Your objective: Check every line below, and copy those that include "Reglementarea".
Start of Block
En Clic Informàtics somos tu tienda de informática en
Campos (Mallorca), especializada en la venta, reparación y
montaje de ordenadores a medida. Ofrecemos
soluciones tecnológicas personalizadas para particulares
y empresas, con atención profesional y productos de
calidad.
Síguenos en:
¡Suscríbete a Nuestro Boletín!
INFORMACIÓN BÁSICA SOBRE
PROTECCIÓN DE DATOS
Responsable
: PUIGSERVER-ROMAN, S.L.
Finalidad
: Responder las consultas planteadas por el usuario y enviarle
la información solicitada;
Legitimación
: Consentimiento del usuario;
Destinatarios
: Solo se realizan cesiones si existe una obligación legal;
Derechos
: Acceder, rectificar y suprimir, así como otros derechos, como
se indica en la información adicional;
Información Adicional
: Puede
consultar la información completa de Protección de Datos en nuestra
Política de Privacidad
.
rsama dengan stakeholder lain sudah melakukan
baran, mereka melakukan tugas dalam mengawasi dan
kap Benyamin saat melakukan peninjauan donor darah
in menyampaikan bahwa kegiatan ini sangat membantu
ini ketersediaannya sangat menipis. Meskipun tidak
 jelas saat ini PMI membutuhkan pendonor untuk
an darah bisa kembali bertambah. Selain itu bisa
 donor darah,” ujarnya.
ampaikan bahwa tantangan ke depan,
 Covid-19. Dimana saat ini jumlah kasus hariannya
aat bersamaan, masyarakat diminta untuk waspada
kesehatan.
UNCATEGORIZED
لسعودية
End of Block
Start of Block
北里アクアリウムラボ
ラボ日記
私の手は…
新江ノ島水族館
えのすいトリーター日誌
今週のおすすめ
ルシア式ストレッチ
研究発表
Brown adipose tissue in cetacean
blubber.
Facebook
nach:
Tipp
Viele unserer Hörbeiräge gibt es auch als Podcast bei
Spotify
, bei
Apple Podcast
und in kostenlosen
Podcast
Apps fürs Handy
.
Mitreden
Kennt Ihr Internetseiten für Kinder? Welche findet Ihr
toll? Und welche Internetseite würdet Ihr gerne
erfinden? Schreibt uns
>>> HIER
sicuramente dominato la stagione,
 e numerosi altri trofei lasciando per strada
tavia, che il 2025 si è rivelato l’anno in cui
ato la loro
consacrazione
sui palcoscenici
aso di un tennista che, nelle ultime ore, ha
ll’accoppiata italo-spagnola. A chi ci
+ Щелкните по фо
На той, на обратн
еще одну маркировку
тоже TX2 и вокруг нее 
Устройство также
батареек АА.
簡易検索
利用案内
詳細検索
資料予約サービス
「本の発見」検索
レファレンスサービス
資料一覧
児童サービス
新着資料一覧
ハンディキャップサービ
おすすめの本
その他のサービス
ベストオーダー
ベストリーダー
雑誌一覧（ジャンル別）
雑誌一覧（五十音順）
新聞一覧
End of Block
Start of Block
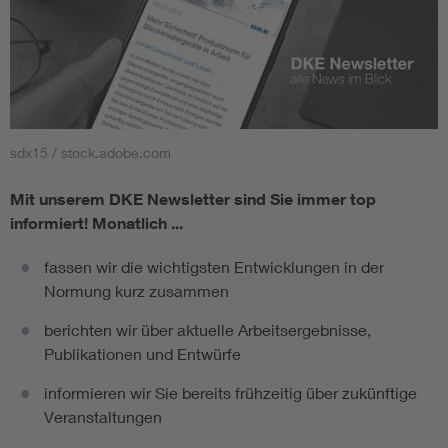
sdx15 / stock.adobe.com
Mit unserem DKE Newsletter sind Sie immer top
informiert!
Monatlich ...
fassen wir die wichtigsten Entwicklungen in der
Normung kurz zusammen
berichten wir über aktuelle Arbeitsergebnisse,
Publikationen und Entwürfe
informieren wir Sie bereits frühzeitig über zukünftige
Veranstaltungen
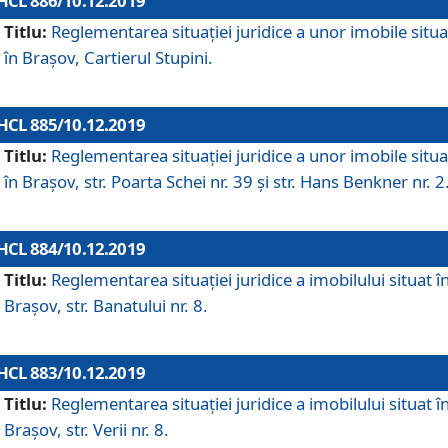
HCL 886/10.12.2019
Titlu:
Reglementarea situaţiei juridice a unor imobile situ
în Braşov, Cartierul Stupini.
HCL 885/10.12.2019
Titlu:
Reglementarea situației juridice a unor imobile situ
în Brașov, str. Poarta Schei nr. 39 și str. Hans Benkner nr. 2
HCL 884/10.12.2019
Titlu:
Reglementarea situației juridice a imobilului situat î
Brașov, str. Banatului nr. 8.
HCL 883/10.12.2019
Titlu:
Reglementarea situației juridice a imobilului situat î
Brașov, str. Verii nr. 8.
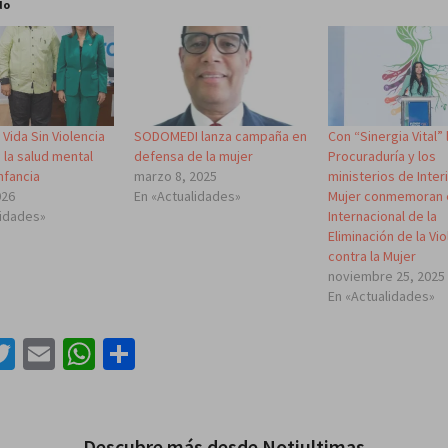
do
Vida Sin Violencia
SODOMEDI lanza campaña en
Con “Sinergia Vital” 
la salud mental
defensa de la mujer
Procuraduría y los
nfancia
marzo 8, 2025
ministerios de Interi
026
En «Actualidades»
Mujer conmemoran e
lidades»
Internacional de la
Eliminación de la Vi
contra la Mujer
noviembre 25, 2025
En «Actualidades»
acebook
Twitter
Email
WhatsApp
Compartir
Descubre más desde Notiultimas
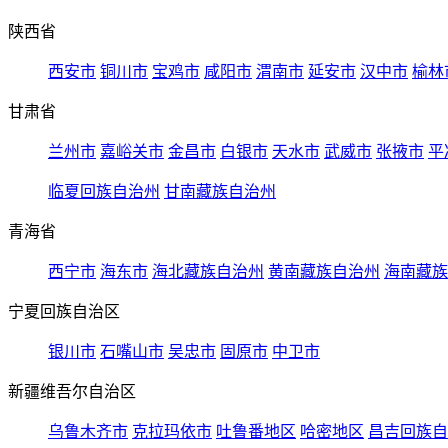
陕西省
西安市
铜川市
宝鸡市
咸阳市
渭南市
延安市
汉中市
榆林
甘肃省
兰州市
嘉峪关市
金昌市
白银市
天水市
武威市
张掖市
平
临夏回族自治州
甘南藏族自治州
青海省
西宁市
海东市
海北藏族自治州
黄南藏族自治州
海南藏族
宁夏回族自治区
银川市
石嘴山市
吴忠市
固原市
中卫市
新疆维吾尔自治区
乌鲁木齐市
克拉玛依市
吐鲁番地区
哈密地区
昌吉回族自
End of Block
Result:
Reglementarea situaţiei juridice a unor imobile situ
Reglementarea situației juridice a unor imobile situ
Reglementarea situației juridice a imobilului situat î
Reglementarea situației juridice a imobilului situat î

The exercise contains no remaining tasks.